Your objective: Please return every entry below exactly as written, without any of its pictures.
□ □ □ □
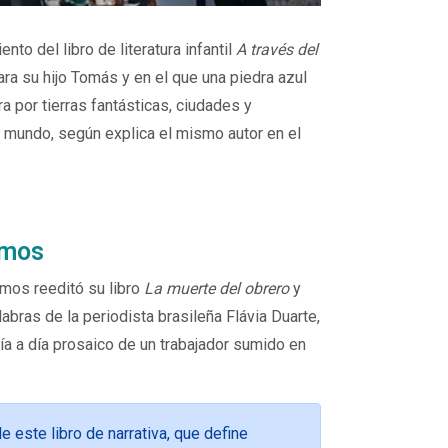
nto del libro de literatura infantil
A través del
ara su hijo Tomás y en el que una piedra azul
a por tierras fantásticas, ciudades y
o mundo, según explica el mismo autor en el
amos
amos reeditó su libro
La muerte del obrero
y
alabras de la periodista brasileña Flávia Duarte,
día a día prosaico de un trabajador sumido en
 este libro de narrativa, que define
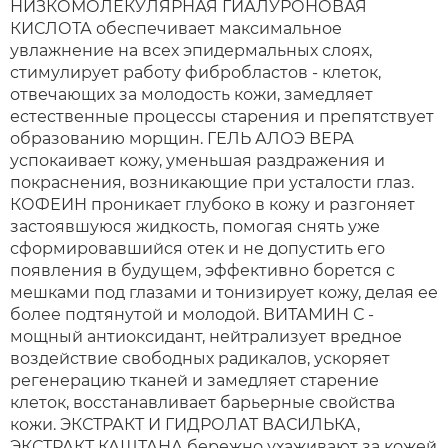
НИЗКОМОЛЕКУЛЯРНАЯ ГИАЛУРОНОВАЯ
КИСЛОТА обеспечивает максимальное
увлажнение на всех эпидермальных слоях,
стимулирует работу фибробластов - клеток,
отвечающих за молодость кожи, замедляет
естественные процессы старения и препятствует
образованию морщин. ГЕЛЬ АЛОЭ ВЕРА
успокаивает кожу, уменьшая раздражения и
покраснения, возникающие при усталости глаз.
КОФЕИН проникает глубоко в кожу и разгоняет
застоявшуюся жидкость, помогая снять уже
сформировавшийся отек и не допустить его
появления в будущем, эффективно борется с
мешками под глазами и тонизирует кожу, делая ее
более подтянутой и молодой. ВИТАМИН С -
мощный антиоксидант, нейтрализует вредное
воздействие свободных радикалов, ускоряет
регенерацию тканей и замедляет старение
клеток, восстанавливает барьерные свойства
кожи. ЭКСТРАКТ И ГИДРОЛАТ ВАСИЛЬКА,
ЭКСТРАКТ КАШТАНА бережно ухаживают за кожей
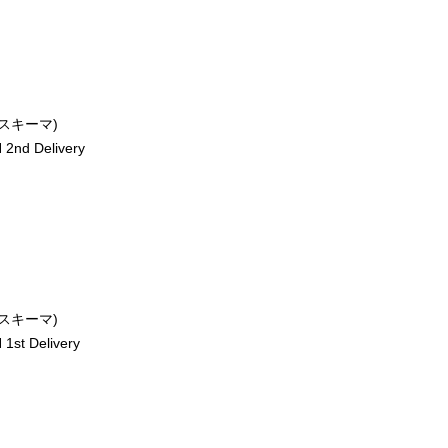
ースキーマ)
2nd Delivery
ースキーマ)
st Delivery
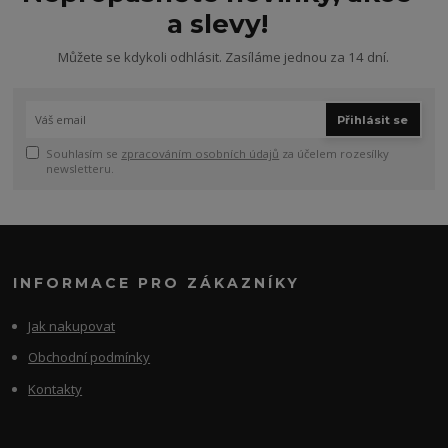
a slevy!
Můžete se kdykoli odhlásit. Zasíláme jednou za 14 dní.
Přihlásit se
Souhlasím se
zpracováním osobních údajů
za účelem rozesílky
newsletteru.
INFORMACE PRO ZÁKAZNÍKY
Jak nakupovat
Obchodní podmínky
Kontakty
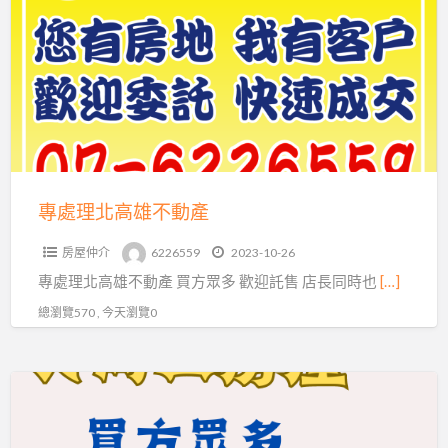
理
北
高
雄
不
動
產
專處理北高雄不動產
房屋仲介
6226559
2023-10-26
專處理北高雄不動產 買方眾多 歡迎託售 店長同時也
[…]
總瀏覽570 , 今天瀏覽0
大
岡
山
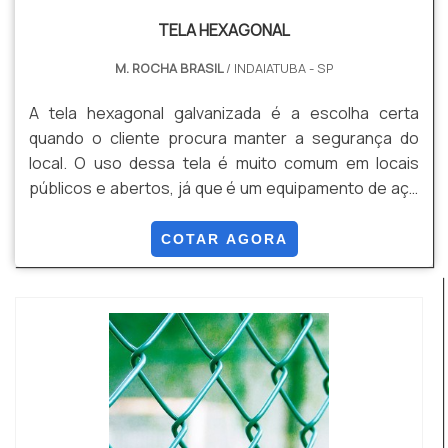
TELA HEXAGONAL
M. ROCHA BRASIL
/ INDAIATUBA - SP
A tela hexagonal galvanizada é a escolha certa
quando o cliente procura manter a segurança do
local. O uso dessa tela é muito comum em locais
públicos e abertos, já que é um equipamento de aço
galvanizado, que além de ter baixo custo, garante
uma resistência e durabilidade.O material determina a
COTAR AGORA
segurança contra infratores no local envolvido, além
de outras adversidades externas como chuvas e
oxidação atmosférica.Além disso, o cliente p...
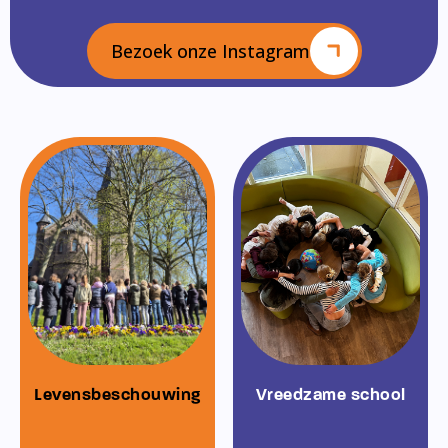
Bezoek onze Instagram
Levensbeschouwing
Vreedzame school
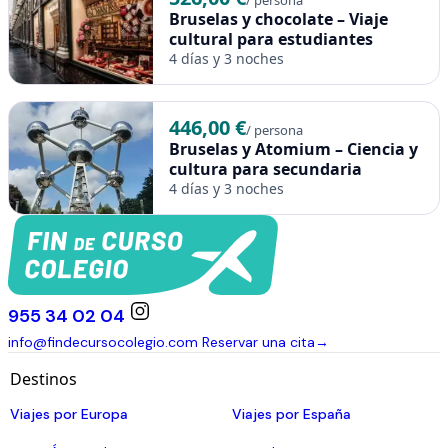
/ persona
Bruselas y chocolate – Viaje
cultural para estudiantes
4 días y 3 noches
446,00 €
/ persona
Bruselas y Atomium – Ciencia y
cultura para secundaria
4 días y 3 noches
955 34 02 04
info@findecursocolegio.com
Reservar una cita
→
Destinos
Viajes por Europa
Viajes por España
□ □ □ □
Reply to the task:
nto del libro de literatura infantil
A través del
ara su hijo Tomás y en el que una piedra azul
a por tierras fantásticas, ciudades y
o mundo, según explica el mismo autor en el
amos
amos reeditó su libro
La muerte del obrero
y
alabras de la periodista brasileña Flávia Duarte,
día a día prosaico de un trabajador sumido en
 este libro de narrativa, que define
НИЗКОМОЛЕКУЛЯРНАЯ ГИАЛУРОНОВАЯ
КИСЛОТА обеспечивает максимальное
увлажнение на всех эпидермальных слоях,
стимулирует работу фибробластов - клеток,
отвечающих за молодость кожи, замедляет
естественные процессы старения и препятствует
образованию морщин. ГЕЛЬ АЛОЭ ВЕРА
успокаивает кожу, уменьшая раздражения и
покраснения, возникающие при усталости глаз.
КОФЕИН проникает глубоко в кожу и разгоняет
застоявшуюся жидкость, помогая снять уже
сформировавшийся отек и не допустить его
появления в будущем, эффективно борется с
мешками под глазами и тонизирует кожу, делая ее
более подтянутой и молодой. ВИТАМИН С -
мощный антиоксидант, нейтрализует вредное
воздействие свободных радикалов, ускоряет
регенерацию тканей и замедляет старение
клеток, восстанавливает барьерные свойства
кожи. ЭКСТРАКТ И ГИДРОЛАТ ВАСИЛЬКА,
ЭКСТРАКТ КАШТАНА бережно ухаживают за кожей
ースキーマ)
2nd Delivery
ースキーマ)
st Delivery
a slevy!
Můžete se kdykoli odhlásit. Zasíláme jednou za 14 dní.
Přihlásit se
Souhlasím se
zpracováním osobních údajů
za účelem rozesílky
newsletteru.
INFORMACE PRO ZÁKAZNÍKY
Jak nakupovat
Obchodní podmínky
Kontakty
理
北
高
雄
不
動
產
專處理北高雄不動產
房屋仲介
6226559
2023-10-26
專處理北高雄不動產 買方眾多 歡迎託售 店長同時也
[…]
總瀏覽570 , 今天瀏覽0
大
岡
山
TELA HEXAGONAL
M. ROCHA BRASIL
/ INDAIATUBA - SP
A tela hexagonal galvanizada é a escolha certa
quando o cliente procura manter a segurança do
local. O uso dessa tela é muito comum em locais
públicos e abertos, já que é um equipamento de aço
galvanizado, que além de ter baixo custo, garante
uma resistência e durabilidade.O material determina a
COTAR AGORA
segurança contra infratores no local envolvido, além
de outras adversidades externas como chuvas e
oxidação atmosférica.Além disso, o cliente p...
Bezoek onze Instagram
Levensbeschouwing
Vreedzame school
/ persona
Bruselas y chocolate – Viaje
cultural para estudiantes
4 días y 3 noches
446,00 €
/ persona
Bruselas y Atomium – Ciencia y
cultura para secundaria
4 días y 3 noches
955 34 02 04
info@findecursocolegio.com
Reservar una cita
→
Destinos
Viajes por Europa
Viajes por España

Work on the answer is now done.